Esta clase de pérdidas recuperables, generalmente tiene que ver con nuestros propios valores y con nuestras emociones y pensamientos más auténticos.

Por ejemplo, si en determinado momento hemos perdido nuestra honestidad, nuestra bondad, nuestra sinceridad, lo mejor que podemos hacer es perdonarnos, reparar el mal que hayamos hecho y volver a vivir nuestros valores. Vivimos para nuestro bien y el bien de los demás.

O si nos sentimos tristes, ansiosos, deprimidos, preocupados o cansados, lo mejor que podemos hacer es hacer un alto en nuestro camino, relajarnos, descansar o buscar ayuda para volver a vivir con optimismo y alegría nuestra vida. Vivimos para sonreír cada día con el sol brillando en nuestros días o la luna iluminando nuestras noches.

Si pensamos que somos débiles, feos, malos, menos que los demás, llamados al fracaso, perdedores, lo mejor que podemos hacer es romper todos esos pensamientos negativos, identificar los pensamientos opuestos y cultivarlos cada día. Vivimos para seguir el camino más inteligente y conveniente para nuestra vida y la vida de quienes amamos.

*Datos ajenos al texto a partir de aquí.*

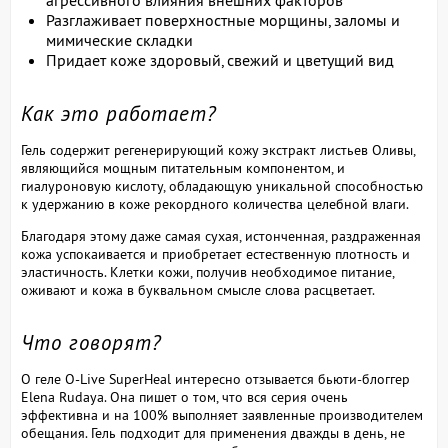
агрессивного влияния внешних факторов
Разглаживает поверхностные морщины, заломы и
мимические складки
Придает коже здоровый, свежий и цветущий вид
Как это работает?
Гель содержит регенерирующий кожу экстракт листьев Оливы,
являющийся мощным питательным компонентом, и
гиалуроновую кислоту, обладающую уникальной способностью
к удержанию в коже рекордного количества целебной влаги.
Благодаря этому даже самая сухая, истонченная, раздраженная
кожа успокаивается и приобретает естественную плотность и
эластичность. Клетки кожи, получив необходимое питание,
оживают и кожа в буквальном смысле слова расцветает.
Что говорят?
О геле O-Live SuperHeal интересно отзывается бьюти-блоггер
Elena Rudaya. Она пишет о том, что вся серия очень
эффективна и на 100% выполняет заявленные производителем
обещания. Гель подходит для применения дважды в день, не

Por ejemplo, construye emociones positivas o remplaza tus pensamientos negativos por estos otros: “Me hago más fuerte…”, “Hay belleza en mí cuando…”, “Soy bueno para…”, “Soy distinto y tan valioso como los demás”, “Soy capaz de lograr esto que me propongo…”.

Distingue qué es lo que debes recuperar


Siempre que descubras que estás pensando, sintiendo o actuando de manera distinta o contraria a tus valores, toma conciencia de esa situación, identifica si se trata de un progreso en tu vida o una pérdida y, en caso de que se trate de un retroceso, busca la manera de recuperar lo perdido porque tienes el deber de hacerlo y, tal vez, signifique tu felicidad. 

No importa cuánto esfuerzo debas invertir ni cuánto te demores, pero siempre sigue buscando…, en algún momento tendrá que aparecer lo que perdiste.

No te desanimes y sigue buscando hasta encontrar lo tuyo.

En cambio, si tus nuevos pensamientos, sentimientos o acciones corresponden a un crecimiento o avance en tu vida, no te apegues ni retengas los anteriores, son del pasado, ya no son tuyos, así que déjalos ir por tu bien.

¿Qué vale la pena que hoy recuperes?